*THE TASK:* Each entry that follows must be output without any deviation.

Stored data entries

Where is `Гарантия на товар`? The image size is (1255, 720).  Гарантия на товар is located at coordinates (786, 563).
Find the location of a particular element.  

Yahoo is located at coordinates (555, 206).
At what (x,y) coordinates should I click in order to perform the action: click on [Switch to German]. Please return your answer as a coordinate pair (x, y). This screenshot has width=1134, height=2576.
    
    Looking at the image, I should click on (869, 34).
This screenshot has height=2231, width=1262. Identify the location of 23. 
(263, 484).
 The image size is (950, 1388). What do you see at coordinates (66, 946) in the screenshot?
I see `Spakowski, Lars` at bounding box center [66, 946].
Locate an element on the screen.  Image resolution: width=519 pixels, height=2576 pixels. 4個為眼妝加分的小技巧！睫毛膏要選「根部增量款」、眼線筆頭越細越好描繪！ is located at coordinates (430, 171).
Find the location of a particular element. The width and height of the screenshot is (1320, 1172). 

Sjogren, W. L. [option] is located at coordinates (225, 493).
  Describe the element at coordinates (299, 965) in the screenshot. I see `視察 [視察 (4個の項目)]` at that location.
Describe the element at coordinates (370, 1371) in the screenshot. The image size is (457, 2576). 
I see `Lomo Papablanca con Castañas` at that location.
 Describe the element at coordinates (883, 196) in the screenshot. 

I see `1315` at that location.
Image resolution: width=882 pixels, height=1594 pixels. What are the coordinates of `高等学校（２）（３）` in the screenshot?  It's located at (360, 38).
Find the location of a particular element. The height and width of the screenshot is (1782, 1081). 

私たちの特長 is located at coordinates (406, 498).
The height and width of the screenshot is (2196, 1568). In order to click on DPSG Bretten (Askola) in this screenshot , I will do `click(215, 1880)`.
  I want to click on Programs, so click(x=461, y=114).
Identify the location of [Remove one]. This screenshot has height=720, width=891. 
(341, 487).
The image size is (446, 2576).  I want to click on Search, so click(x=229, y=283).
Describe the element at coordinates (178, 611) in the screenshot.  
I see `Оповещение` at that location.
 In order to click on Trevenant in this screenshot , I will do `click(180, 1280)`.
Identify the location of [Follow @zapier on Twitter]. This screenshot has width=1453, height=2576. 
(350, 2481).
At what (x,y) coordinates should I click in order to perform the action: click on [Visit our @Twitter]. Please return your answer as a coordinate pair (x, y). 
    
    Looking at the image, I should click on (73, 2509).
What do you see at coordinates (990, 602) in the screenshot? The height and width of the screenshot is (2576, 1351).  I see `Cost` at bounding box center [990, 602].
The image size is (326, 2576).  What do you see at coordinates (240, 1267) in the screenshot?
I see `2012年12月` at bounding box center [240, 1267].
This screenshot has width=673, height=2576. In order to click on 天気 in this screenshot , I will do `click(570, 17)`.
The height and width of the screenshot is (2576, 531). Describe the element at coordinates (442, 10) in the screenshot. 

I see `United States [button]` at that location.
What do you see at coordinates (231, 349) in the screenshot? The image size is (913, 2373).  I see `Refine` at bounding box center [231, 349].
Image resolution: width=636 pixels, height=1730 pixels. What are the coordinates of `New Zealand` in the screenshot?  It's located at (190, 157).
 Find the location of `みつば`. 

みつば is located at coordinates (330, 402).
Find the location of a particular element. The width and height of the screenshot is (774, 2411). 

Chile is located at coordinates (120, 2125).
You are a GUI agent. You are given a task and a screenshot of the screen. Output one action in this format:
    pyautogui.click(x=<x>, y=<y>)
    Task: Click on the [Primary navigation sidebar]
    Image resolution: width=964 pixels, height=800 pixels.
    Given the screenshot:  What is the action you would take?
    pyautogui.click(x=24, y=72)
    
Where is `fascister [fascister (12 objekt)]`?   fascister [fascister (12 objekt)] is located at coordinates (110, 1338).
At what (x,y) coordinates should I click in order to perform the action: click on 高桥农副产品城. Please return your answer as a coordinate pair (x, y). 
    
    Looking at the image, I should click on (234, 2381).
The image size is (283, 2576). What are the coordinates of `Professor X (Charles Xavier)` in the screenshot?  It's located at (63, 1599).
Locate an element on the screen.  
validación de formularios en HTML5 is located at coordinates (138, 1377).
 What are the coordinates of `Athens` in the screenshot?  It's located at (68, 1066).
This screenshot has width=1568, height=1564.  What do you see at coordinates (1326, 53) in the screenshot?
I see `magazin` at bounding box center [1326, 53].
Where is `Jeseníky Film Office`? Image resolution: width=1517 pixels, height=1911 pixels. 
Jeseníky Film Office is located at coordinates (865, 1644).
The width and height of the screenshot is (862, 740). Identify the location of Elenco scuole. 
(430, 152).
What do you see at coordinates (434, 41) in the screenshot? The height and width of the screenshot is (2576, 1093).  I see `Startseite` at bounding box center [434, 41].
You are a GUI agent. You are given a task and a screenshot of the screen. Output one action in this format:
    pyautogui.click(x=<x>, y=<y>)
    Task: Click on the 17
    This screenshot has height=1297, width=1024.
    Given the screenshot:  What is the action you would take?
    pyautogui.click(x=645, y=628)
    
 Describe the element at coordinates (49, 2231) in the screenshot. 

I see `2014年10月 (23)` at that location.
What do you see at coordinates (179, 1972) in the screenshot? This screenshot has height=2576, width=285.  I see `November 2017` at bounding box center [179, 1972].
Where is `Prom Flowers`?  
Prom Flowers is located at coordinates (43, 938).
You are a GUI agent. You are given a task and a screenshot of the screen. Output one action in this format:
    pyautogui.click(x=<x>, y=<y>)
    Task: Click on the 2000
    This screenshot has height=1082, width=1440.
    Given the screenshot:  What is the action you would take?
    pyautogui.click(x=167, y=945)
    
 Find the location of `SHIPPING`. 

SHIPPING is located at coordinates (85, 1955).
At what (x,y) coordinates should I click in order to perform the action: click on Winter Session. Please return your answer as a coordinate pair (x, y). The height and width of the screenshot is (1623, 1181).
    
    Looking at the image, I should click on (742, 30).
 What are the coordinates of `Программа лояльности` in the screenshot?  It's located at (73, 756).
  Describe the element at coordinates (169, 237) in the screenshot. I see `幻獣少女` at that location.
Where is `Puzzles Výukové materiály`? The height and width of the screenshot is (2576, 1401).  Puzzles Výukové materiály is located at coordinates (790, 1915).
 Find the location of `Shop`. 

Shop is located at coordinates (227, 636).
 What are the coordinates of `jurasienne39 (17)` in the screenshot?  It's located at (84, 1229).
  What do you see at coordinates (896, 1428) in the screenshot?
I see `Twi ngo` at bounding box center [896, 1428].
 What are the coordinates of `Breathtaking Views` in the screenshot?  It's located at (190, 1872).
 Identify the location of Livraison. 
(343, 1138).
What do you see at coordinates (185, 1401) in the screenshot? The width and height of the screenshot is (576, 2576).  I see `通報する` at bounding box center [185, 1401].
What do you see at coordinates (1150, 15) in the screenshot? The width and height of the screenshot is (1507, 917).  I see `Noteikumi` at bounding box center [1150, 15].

*EXERCISE RESULT:*
Where is `Гарантия на товар`? The image size is (1255, 720).  Гарантия на товар is located at coordinates (786, 563).
Find the location of a particular element.  

Yahoo is located at coordinates (555, 206).
At what (x,y) coordinates should I click in order to perform the action: click on [Switch to German]. Please return your answer as a coordinate pair (x, y). This screenshot has width=1134, height=2576.
    
    Looking at the image, I should click on (869, 34).
This screenshot has height=2231, width=1262. Identify the location of 23. 
(263, 484).
 The image size is (950, 1388). What do you see at coordinates (66, 946) in the screenshot?
I see `Spakowski, Lars` at bounding box center [66, 946].
Locate an element on the screen.  Image resolution: width=519 pixels, height=2576 pixels. 4個為眼妝加分的小技巧！睫毛膏要選「根部增量款」、眼線筆頭越細越好描繪！ is located at coordinates (430, 171).
Find the location of a particular element. The width and height of the screenshot is (1320, 1172). 

Sjogren, W. L. [option] is located at coordinates (225, 493).
  Describe the element at coordinates (299, 965) in the screenshot. I see `視察 [視察 (4個の項目)]` at that location.
Describe the element at coordinates (370, 1371) in the screenshot. The image size is (457, 2576). 
I see `Lomo Papablanca con Castañas` at that location.
 Describe the element at coordinates (883, 196) in the screenshot. 

I see `1315` at that location.
Image resolution: width=882 pixels, height=1594 pixels. What are the coordinates of `高等学校（２）（３）` in the screenshot?  It's located at (360, 38).
Find the location of a particular element. The height and width of the screenshot is (1782, 1081). 

私たちの特長 is located at coordinates (406, 498).
The height and width of the screenshot is (2196, 1568). In order to click on DPSG Bretten (Askola) in this screenshot , I will do `click(215, 1880)`.
  I want to click on Programs, so click(x=461, y=114).
Identify the location of [Remove one]. This screenshot has height=720, width=891. 
(341, 487).
The image size is (446, 2576).  I want to click on Search, so click(x=229, y=283).
Describe the element at coordinates (178, 611) in the screenshot.  
I see `Оповещение` at that location.
 In order to click on Trevenant in this screenshot , I will do `click(180, 1280)`.
Identify the location of [Follow @zapier on Twitter]. This screenshot has width=1453, height=2576. 
(350, 2481).
At what (x,y) coordinates should I click in order to perform the action: click on [Visit our @Twitter]. Please return your answer as a coordinate pair (x, y). 
    
    Looking at the image, I should click on (73, 2509).
What do you see at coordinates (990, 602) in the screenshot? The height and width of the screenshot is (2576, 1351).  I see `Cost` at bounding box center [990, 602].
The image size is (326, 2576).  What do you see at coordinates (240, 1267) in the screenshot?
I see `2012年12月` at bounding box center [240, 1267].
This screenshot has width=673, height=2576. In order to click on 天気 in this screenshot , I will do `click(570, 17)`.
The height and width of the screenshot is (2576, 531). Describe the element at coordinates (442, 10) in the screenshot. 

I see `United States [button]` at that location.
What do you see at coordinates (231, 349) in the screenshot? The image size is (913, 2373).  I see `Refine` at bounding box center [231, 349].
Image resolution: width=636 pixels, height=1730 pixels. What are the coordinates of `New Zealand` in the screenshot?  It's located at (190, 157).
 Find the location of `みつば`. 

みつば is located at coordinates (330, 402).
Find the location of a particular element. The width and height of the screenshot is (774, 2411). 

Chile is located at coordinates (120, 2125).
You are a GUI agent. You are given a task and a screenshot of the screen. Output one action in this format:
    pyautogui.click(x=<x>, y=<y>)
    Task: Click on the [Primary navigation sidebar]
    Image resolution: width=964 pixels, height=800 pixels.
    Given the screenshot:  What is the action you would take?
    pyautogui.click(x=24, y=72)
    
Where is `fascister [fascister (12 objekt)]`?   fascister [fascister (12 objekt)] is located at coordinates (110, 1338).
At what (x,y) coordinates should I click in order to perform the action: click on 高桥农副产品城. Please return your answer as a coordinate pair (x, y). 
    
    Looking at the image, I should click on (234, 2381).
The image size is (283, 2576). What are the coordinates of `Professor X (Charles Xavier)` in the screenshot?  It's located at (63, 1599).
Locate an element on the screen.  
validación de formularios en HTML5 is located at coordinates (138, 1377).
 What are the coordinates of `Athens` in the screenshot?  It's located at (68, 1066).
This screenshot has width=1568, height=1564.  What do you see at coordinates (1326, 53) in the screenshot?
I see `magazin` at bounding box center [1326, 53].
Where is `Jeseníky Film Office`? Image resolution: width=1517 pixels, height=1911 pixels. 
Jeseníky Film Office is located at coordinates (865, 1644).
The width and height of the screenshot is (862, 740). Identify the location of Elenco scuole. 
(430, 152).
What do you see at coordinates (434, 41) in the screenshot? The height and width of the screenshot is (2576, 1093).  I see `Startseite` at bounding box center [434, 41].
You are a GUI agent. You are given a task and a screenshot of the screen. Output one action in this format:
    pyautogui.click(x=<x>, y=<y>)
    Task: Click on the 17
    This screenshot has height=1297, width=1024.
    Given the screenshot:  What is the action you would take?
    pyautogui.click(x=645, y=628)
    
 Describe the element at coordinates (49, 2231) in the screenshot. 

I see `2014年10月 (23)` at that location.
What do you see at coordinates (179, 1972) in the screenshot? This screenshot has height=2576, width=285.  I see `November 2017` at bounding box center [179, 1972].
Where is `Prom Flowers`?  
Prom Flowers is located at coordinates (43, 938).
You are a GUI agent. You are given a task and a screenshot of the screen. Output one action in this format:
    pyautogui.click(x=<x>, y=<y>)
    Task: Click on the 2000
    This screenshot has height=1082, width=1440.
    Given the screenshot:  What is the action you would take?
    pyautogui.click(x=167, y=945)
    
 Find the location of `SHIPPING`. 

SHIPPING is located at coordinates (85, 1955).
At what (x,y) coordinates should I click in order to perform the action: click on Winter Session. Please return your answer as a coordinate pair (x, y). The height and width of the screenshot is (1623, 1181).
    
    Looking at the image, I should click on (742, 30).
 What are the coordinates of `Программа лояльности` in the screenshot?  It's located at (73, 756).
  Describe the element at coordinates (169, 237) in the screenshot. I see `幻獣少女` at that location.
Where is `Puzzles Výukové materiály`? The height and width of the screenshot is (2576, 1401).  Puzzles Výukové materiály is located at coordinates (790, 1915).
 Find the location of `Shop`. 

Shop is located at coordinates (227, 636).
 What are the coordinates of `jurasienne39 (17)` in the screenshot?  It's located at (84, 1229).
  What do you see at coordinates (896, 1428) in the screenshot?
I see `Twi ngo` at bounding box center [896, 1428].
 What are the coordinates of `Breathtaking Views` in the screenshot?  It's located at (190, 1872).
 Identify the location of Livraison. 
(343, 1138).
What do you see at coordinates (185, 1401) in the screenshot? The width and height of the screenshot is (576, 2576).  I see `通報する` at bounding box center [185, 1401].
What do you see at coordinates (1150, 15) in the screenshot? The width and height of the screenshot is (1507, 917).  I see `Noteikumi` at bounding box center [1150, 15].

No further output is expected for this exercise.